The campaign worked in parts, but in others it fell flat. I loved many episodes of it, and so did the player. Perhaps the biggest problem arose when I discovered that yes, my group could play an L5R campaign and enjoy it- but that realization came after I’d already introduced the other elements… Beyond that I stumbled over a few of the structural traps this set up offers. We also had a problem player join the campaign late and had one of the best players die.

So…troubles, you know?

COOL STUFF- what makes this an appealing campaign?
  • Identity: Sherri suggested she found this one of the best subtle elements in the campaign. It might seem a too meta, but playing characters who play other characters offers interesting opportunities. In some ways, it makes that contrast between internal and external explicit. Alphas may play portal characters expressing desires or regrets about themselves. Players who like those kinds of expressions and details find this a real pleasure.

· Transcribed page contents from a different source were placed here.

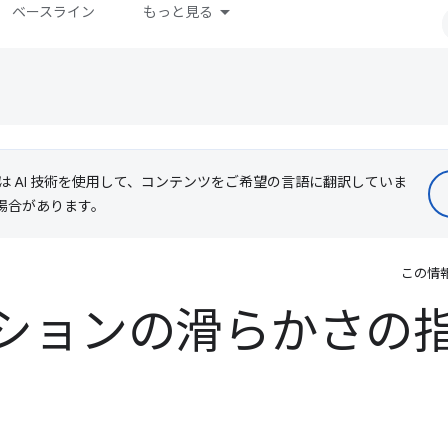
ベースライン
もっと見る
le は AI 技術を使用して、コンテンツをご希望の言語に翻訳していま
る場合があります。
この情
ションの滑らかさの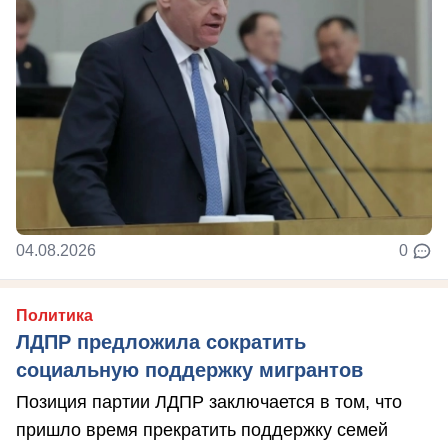
04.08.2026
0
Политика
ЛДПР предложила сократить
социальную поддержку мигрантов
Позиция партии ЛДПР заключается в том, что
пришло время прекратить поддержку семей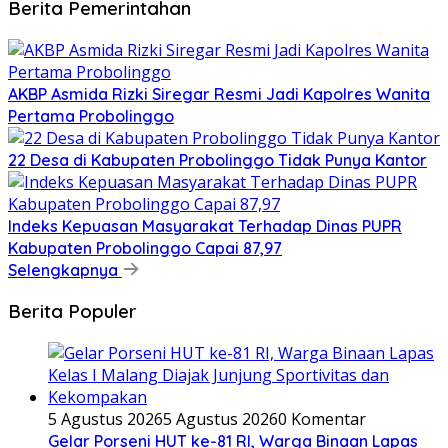
Berita Pemerintahan
AKBP Asmida Rizki Siregar Resmi Jadi Kapolres Wanita
Pertama Probolinggo
22 Desa di Kabupaten Probolinggo Tidak Punya Kantor
Indeks Kepuasan Masyarakat Terhadap Dinas PUPR
Kabupaten Probolinggo Capai 87,97
Selengkapnya
Berita Populer
5 Agustus 2026
5 Agustus 2026
0 Komentar
Gelar Porseni HUT ke-81 RI, Warga Binaan Lapas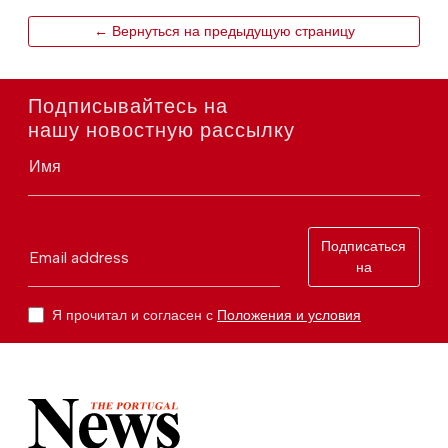
← Вернуться на предыдущую страницу
Подписывайтесь на
нашу новостную рассылку
Имя
Подписаться
Email address
на
Я прочитал и согласен с
Положения и условия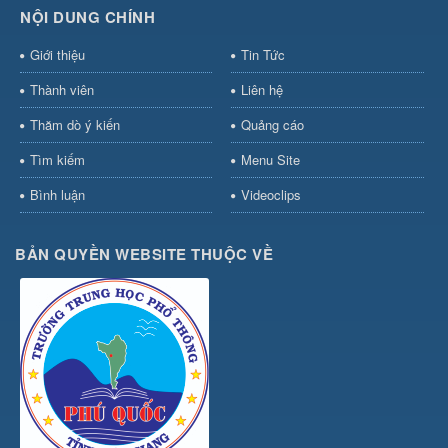
NỘI DUNG CHÍNH
Giới thiệu
Tin Tức
Thành viên
Liên hệ
Thăm dò ý kiến
Quảng cáo
Tìm kiếm
Menu Site
Bình luận
Videoclips
BẢN QUYỀN WEBSITE THUỘC VỀ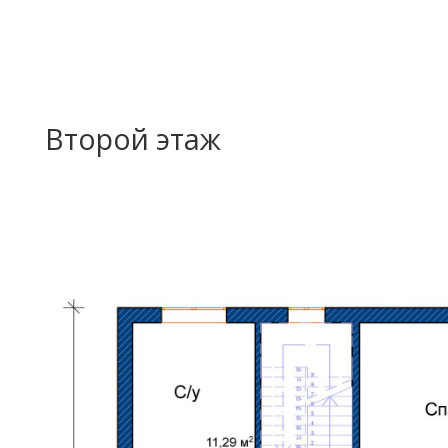
Второй этаж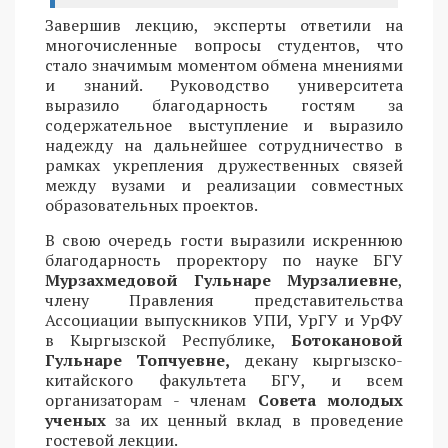
Завершив лекцию, эксперты ответили на
многочисленные вопросы студентов, что
стало значимым моментом обмена мнениями
и знаний. Руководство университета
выразило благодарность гостям за
содержательное выступление и выразило
надежду на дальнейшее сотрудничество в
рамках укрепления дружественных связей
между вузами и реализации совместных
образовательных проектов.
В свою очередь гости выразили искреннюю
благодарность проректору по науке БГУ
Мурзахмедовой Гульнаре Мурзалиевне
,
члену Правления представительства
Ассоциации выпускников УПИ, УрГУ и УрФУ
в Кыргызской Республике,
Ботокановой
Гульнаре Топчуевне,
декану кыргызско-
китайского факультета БГУ, и всем
организаторам - членам
Совета молодых
ученых
за их ценный вклад в проведение
гостевой лекции.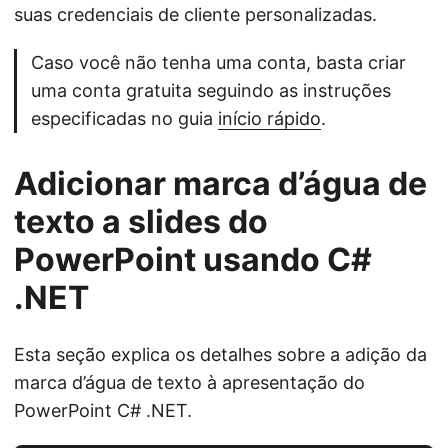
suas credenciais de cliente personalizadas.
Caso você não tenha uma conta, basta criar
uma conta gratuita seguindo as instruções
especificadas no guia
início rápido
.
Adicionar marca d’água de
texto a slides do
PowerPoint usando C#
.NET
Esta seção explica os detalhes sobre a adição da
marca d’água de texto à apresentação do
PowerPoint C# .NET.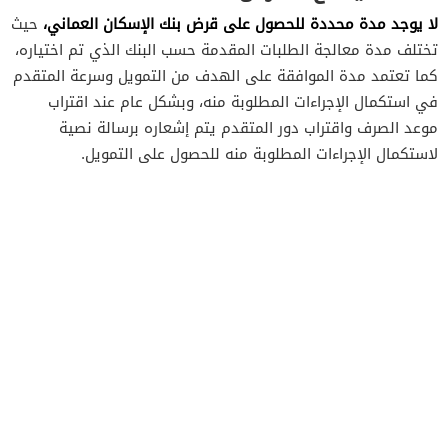
لا يوجد مدة محددة للحصول على قرض بنك الإسكان العماني،
حيث
تختلف مدة معالجة الطلبات المقدمة حسب البنك الذي تم اختياره،
كما تعتمد مدة الموافقة على الهدف من التمويل وسرعة المتقدم
في استكمال الإجراءات المطلوبة منه، وبشكل عام عند اقتراب
موعد الصرف واقتراب دور المتقدم يتم إشعاره برسالة نصية
لاستكمال الإجراءات المطلوبة منه للحصول على التمويل.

  • Mystery: The structure of OCI offers a great larger campaign mystery: the how and why of everything. In the original campaign, that tied to a familial conspiracy and AIs; in the second, a war between supernatural forces. The existence of a large-scale plot’s obvious at the outset, and players recognize that they can investigate via the portals and NPC interactions.

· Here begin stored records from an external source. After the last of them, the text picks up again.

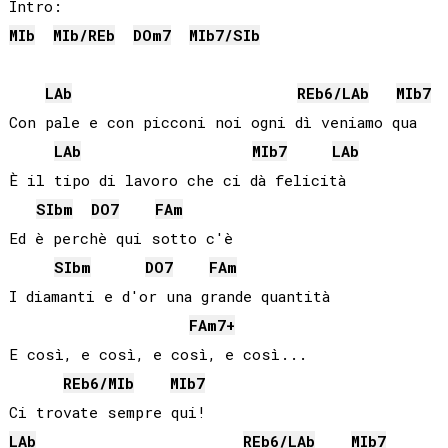
MIb
MIb
/
REb
DO
m7
MIb
7/
SIb
LAb
REb
6/
LAb
MIb
7
Con pale e con picconi noi ogni dì veniamo qua

LAb
MIb
7
LAb
È il tipo di lavoro che ci dà felicità

SIb
m
DO
7
FA
m
Ed è perchè qui sotto c'è

SIb
m
DO
7
FA
m
I diamanti e d'or una grande quantità

FA
m7+
E così, e così, e così, e così...

REb
6/
MIb
MIb
7
LAb
REb
6/
LAb
MIb
7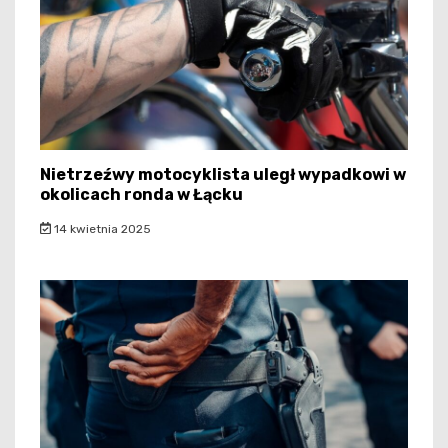
Nietrzeźwy motocyklista uległ wypadkowi w
okolicach ronda w Łącku
14 kwietnia 2025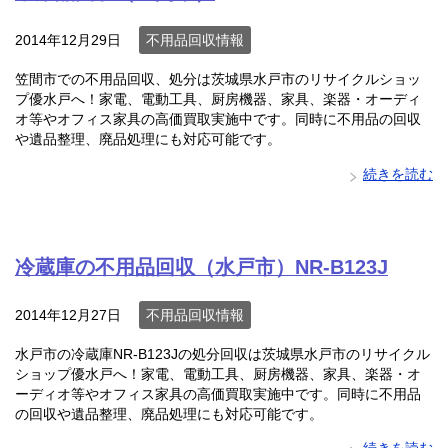
2014年12月29日
不用品回収情報
笠間市での不用品回収、処分は茨城県水戸市のリサイクルショッ
プ優水戸へ！家電、電動工具、厨房機器、家具、楽器・オーディ
オ等やオフィス家具の高価買取実施中です。同時に不用品の回収
や遺品整理、廃品処理にも対応可能です。
続きを読む
冷蔵庫の不用品回収（水戸市）NR-B123J
2014年12月27日
不用品回収情報
水戸市の冷蔵庫NR-B123Jの処分回収は茨城県水戸市のリサイクル
ショップ優水戸へ！家電、電動工具、厨房機器、家具、楽器・オ
ーディオ等やオフィス家具の高価買取実施中です。同時に不用品
の回収や遺品整理、廃品処理にも対応可能です。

  • Multiplicity (Players): Players get to play different kinds of characters and games, but there’s continuity. They can use that to more easily come up with resonance and connections. The links between the different portals avoids the sense that this is simply a throw-away character. At the same time, players who like a particular genre less know that they’ll get to play in others they love.
  • Multiplicity (GM): We have too many ideas and not enough time to run all of them. This offers the opportunity to try out many different settings. That has the add-on effect of making modules and campaign sourcebooks more useful. Usually I don’t use these because they don’t necessarily fit with the large-scale campaign I’ve built. Here they’re much easier to play with.

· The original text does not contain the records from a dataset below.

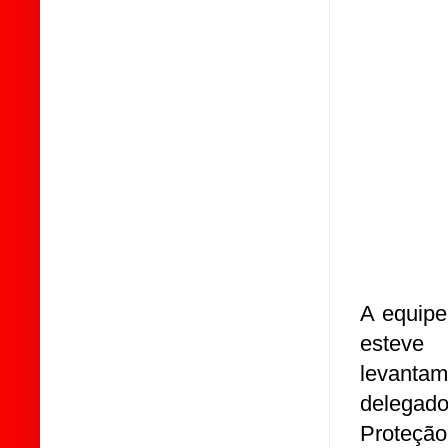
A equipe
esteve 
levantam
delegad
Proteção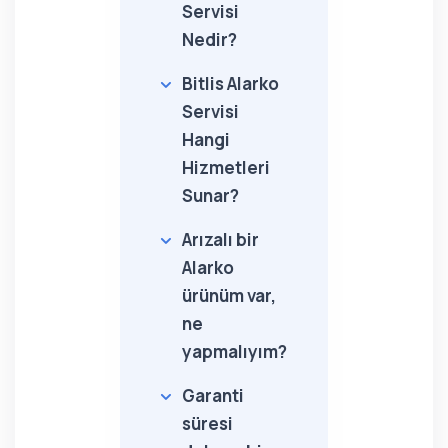
Servisi
Nedir?
Bitlis Alarko
Servisi
Hangi
Hizmetleri
Sunar?
Arızalı bir
Alarko
ürünüm var,
ne
yapmalıyım?
Garanti
süresi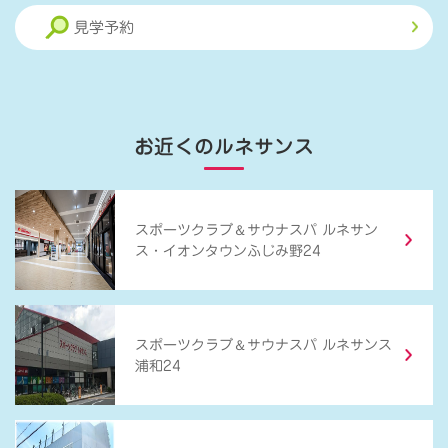
見学予約
お近くのルネサンス
＆
スポーツクラブ
サウナスパ ルネサン
ス・イオンタウンふじみ野24
＆
スポーツクラブ
サウナスパ ルネサンス
浦和24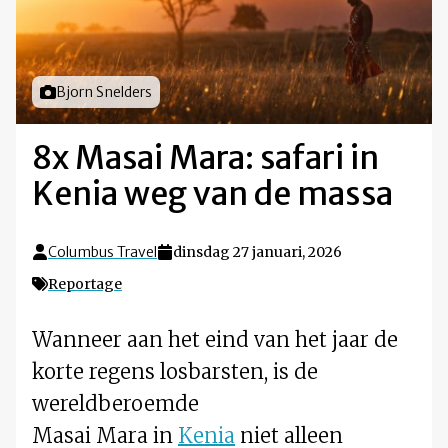
Foto door
Bjorn Snelders
8x Masai Mara: safari in
Kenia weg van de massa
Columbus Travel
dinsdag 27 januari, 2026
Reportage
Wanneer aan het eind van het jaar de
korte regens losbarsten, is de
wereldberoemde
Masai Mara in
Kenia
niet alleen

  • Contrasts: Different portals allows for interesting switches in pacing, tone, and style. That can obviously happen in an ongoing campaign, but this structure has that built in, making the GM’s job easier.
  • NPCs: Secondary characters in this campaign frame break into three categories: standard NPCs, real world NPCs, and meta-NPCs. Real world NPCs expand and play with a player’s Alpha existence- often separate from other players. There’s a pleasure to having a set of “personal” NPCs. Meta-NPCs are those who also play on the OCI and in the portals. This allows interesting revelation of their personality, ambiguous objectives, and even uncertain identity. Characters may not recognize one another in the portals. Then a revelatory detail suggests that this NPC is actually X- which changes the complexion of the story and interactions.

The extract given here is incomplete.